Re: [PATCH v10 20/40] arm64/gcs: Ensure that new threads have a GCS

Catalin Marinas <catalin.marinas@xxxxxxx> · Tue, 20 Aug 2024 18:28:34 +0100

On Mon, Aug 19, 2024 at 04:57:08PM +0100, Mark Brown wrote:
> On Mon, Aug 19, 2024 at 01:04:18PM +0100, Catalin Marinas wrote:
> > On Thu, Aug 01, 2024 at 01:06:47PM +0100, Mark Brown wrote:
> > > +static int copy_thread_gcs(struct task_struct *p,
> > > +			   const struct kernel_clone_args *args)
> > > +{
> > > +	unsigned long gcs;
> > > +
> > > +	gcs = gcs_alloc_thread_stack(p, args);
> > > +	if (IS_ERR_VALUE(gcs))
> > > +		return PTR_ERR((void *)gcs);
> 
> > Is 0 an ok value here? I can see further down that
> > gcs_alloc_thread_stack() may return 0.
> 
> Yes, it's fine for a thread not to have a GCS.

OK, so we only get a 0 here if the gcs_{base,size} has not be
initialised. Looks fine.

> > > +	p->thread.gcs_el0_mode = current->thread.gcs_el0_mode;
> > > +	p->thread.gcs_el0_locked = current->thread.gcs_el0_locked;
> 
> > > +	/* Ensure the current state of the GCS is seen by CoW */
> > > +	gcsb_dsync();
> 
> > I don't get this barrier. What does it have to do with CoW, which memory
> > effects is it trying to order?
> 
> Yeah, I can't remember what that's supposed to be protecting.

The GCS memory writes in the parent must indeed be visible in the child
that could start on a different CPU. So, in principle, we need some form
of ordering similar to the context switch.
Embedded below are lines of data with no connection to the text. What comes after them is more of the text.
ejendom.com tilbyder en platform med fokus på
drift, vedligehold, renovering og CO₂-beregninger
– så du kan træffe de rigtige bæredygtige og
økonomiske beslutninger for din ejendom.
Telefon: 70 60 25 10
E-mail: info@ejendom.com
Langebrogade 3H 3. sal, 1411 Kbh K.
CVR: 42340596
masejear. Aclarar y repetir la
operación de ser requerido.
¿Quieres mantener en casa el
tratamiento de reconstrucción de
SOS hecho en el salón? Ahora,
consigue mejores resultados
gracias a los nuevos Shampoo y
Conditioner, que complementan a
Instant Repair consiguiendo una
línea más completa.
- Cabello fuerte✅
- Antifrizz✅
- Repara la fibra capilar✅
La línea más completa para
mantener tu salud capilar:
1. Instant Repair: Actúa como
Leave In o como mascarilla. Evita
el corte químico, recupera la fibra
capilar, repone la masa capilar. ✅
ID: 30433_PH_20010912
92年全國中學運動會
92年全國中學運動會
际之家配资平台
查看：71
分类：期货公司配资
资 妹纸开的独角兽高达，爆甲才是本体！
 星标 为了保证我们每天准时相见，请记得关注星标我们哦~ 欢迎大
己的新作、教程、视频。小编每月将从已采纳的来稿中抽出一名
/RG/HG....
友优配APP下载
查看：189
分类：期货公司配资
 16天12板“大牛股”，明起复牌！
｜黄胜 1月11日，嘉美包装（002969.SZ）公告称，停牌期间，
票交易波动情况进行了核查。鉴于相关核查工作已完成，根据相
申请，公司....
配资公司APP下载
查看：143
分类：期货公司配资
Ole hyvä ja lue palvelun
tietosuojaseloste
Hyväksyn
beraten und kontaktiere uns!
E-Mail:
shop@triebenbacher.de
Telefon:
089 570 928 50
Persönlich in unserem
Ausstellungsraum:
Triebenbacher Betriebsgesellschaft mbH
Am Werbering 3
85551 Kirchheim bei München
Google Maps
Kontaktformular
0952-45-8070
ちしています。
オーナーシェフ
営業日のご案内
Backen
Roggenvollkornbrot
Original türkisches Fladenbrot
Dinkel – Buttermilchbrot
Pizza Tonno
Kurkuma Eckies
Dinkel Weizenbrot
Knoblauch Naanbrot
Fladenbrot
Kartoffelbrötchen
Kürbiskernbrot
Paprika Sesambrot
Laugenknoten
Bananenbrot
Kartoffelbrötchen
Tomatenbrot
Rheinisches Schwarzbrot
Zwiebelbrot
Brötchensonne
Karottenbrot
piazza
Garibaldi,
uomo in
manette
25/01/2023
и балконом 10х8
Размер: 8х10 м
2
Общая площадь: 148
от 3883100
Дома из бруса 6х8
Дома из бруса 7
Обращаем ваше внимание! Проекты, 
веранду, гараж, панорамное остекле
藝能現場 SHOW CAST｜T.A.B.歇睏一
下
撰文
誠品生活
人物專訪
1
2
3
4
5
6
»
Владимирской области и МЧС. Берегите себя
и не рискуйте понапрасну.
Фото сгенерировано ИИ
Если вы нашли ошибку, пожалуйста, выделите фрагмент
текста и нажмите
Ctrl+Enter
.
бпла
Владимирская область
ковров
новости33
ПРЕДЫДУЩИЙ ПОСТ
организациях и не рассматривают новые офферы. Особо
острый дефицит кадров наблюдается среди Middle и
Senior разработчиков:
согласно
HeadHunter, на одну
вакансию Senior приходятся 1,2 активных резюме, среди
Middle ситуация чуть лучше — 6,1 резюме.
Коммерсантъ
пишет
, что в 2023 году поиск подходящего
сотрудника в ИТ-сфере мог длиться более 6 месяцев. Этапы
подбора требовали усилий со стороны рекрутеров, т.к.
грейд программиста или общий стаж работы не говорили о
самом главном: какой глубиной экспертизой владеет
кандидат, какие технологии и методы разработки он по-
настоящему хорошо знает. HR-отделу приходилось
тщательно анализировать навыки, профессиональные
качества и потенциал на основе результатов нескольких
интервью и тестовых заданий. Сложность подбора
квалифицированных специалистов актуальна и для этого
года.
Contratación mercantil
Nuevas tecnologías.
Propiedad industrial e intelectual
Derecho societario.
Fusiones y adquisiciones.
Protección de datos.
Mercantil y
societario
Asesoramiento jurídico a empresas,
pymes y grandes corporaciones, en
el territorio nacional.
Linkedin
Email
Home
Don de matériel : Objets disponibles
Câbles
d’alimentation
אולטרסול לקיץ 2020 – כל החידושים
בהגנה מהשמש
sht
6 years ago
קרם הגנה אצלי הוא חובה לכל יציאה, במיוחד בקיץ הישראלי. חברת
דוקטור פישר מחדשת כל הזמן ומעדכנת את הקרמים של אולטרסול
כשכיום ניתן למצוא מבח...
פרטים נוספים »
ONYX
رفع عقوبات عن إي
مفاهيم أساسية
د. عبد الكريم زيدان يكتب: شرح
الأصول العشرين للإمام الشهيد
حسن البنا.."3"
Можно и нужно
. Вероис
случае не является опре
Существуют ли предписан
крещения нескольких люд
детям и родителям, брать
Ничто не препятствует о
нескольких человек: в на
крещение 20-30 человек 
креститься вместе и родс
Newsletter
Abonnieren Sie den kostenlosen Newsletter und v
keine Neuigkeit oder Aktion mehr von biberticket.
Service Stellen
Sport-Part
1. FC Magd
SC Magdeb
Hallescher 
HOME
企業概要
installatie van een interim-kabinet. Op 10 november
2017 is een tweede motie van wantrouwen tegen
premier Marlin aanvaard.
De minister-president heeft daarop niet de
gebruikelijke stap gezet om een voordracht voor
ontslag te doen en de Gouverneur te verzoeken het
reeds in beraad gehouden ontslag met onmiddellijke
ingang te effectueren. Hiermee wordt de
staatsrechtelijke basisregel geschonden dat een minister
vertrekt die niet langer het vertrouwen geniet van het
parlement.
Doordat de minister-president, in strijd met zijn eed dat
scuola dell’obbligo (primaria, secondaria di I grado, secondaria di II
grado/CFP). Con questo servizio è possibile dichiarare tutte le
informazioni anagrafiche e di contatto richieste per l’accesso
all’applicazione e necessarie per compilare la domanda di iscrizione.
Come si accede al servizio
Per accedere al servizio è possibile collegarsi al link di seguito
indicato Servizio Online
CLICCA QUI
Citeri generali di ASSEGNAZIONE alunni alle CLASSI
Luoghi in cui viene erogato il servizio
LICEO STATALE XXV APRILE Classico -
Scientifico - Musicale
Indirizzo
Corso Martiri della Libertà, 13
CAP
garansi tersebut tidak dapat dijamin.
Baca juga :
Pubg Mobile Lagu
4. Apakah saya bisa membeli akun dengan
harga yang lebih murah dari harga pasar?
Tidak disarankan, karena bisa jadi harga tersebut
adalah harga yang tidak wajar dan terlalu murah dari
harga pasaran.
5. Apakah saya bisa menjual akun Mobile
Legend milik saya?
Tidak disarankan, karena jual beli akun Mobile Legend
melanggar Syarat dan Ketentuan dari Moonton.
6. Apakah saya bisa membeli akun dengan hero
However, in case of classic
fork(), the child won't be started until the PTEs have been made
read-only and a TLBI issued. This would ensure the completion of any GCS
memory accesses in the parent (at least that's my reading of the Arm
ARM).

If we have normal thread creation without CoW, is the parent writing
anything to the stack that the new thread needs to observe? The
map_shadow_stack() call will cause a GCSSTTR and this wouldn't be
ordered with subsequent memory writes. But we already have a GCSB DSYNC
in map_shadow_stack() after put_user_gcs().

My conclusion is that we don't need this barrier.

> > > +	/* Allocate RLIMIT_STACK/2 with limits of PAGE_SIZE..2G */
> > > +	size = PAGE_ALIGN(min_t(unsigned long long,
> > > +				rlimit(RLIMIT_STACK) / 2, SZ_2G));
> > > +	return max(PAGE_SIZE, size);
> > > +}
> 
> > So we still have RLIMIT_STACK/2. I thought we got rid of that and just
> > went with RLIMIT_STACK (or I misremember).
> 
> I honestly can't remember either way, it's quite possible it's changed
> multiple times.  I don't have super strong feelings on the particular
> value here.

The half size looks a lot more arbitrary to me than picking the same
size as the stack. So I'd go with RLIMIT_STACK.

> > > +static bool gcs_consume_token(struct mm_struct *mm, unsigned long user_addr)
> > > +{
> 
> > As per the clone3() thread, I think we should try to use
> > get_user_page_vma_remote() and do a cmpxchg() directly.
> 
> I've left this as is for now, mainly because it keeps the code in line
> with x86 and I can't directly test the x86 code. 

I thought for the clone3() x86 code we'll need the remote vma, so we
have to use the get_user_page_vma_remote() API anyway.

> IIRC we can't just do
> a standard userspace cmpxchg since that will access as though we were at
> EL0 but EL0 doesn't have standard write permission for the page.

Correct but GUP goes through the kernel mapping, not the user one. So
get_user_page_vma_remote() returns a page and you just do a classic
cmpxchg() at page_address() (plus some offset).

-- 
Catalin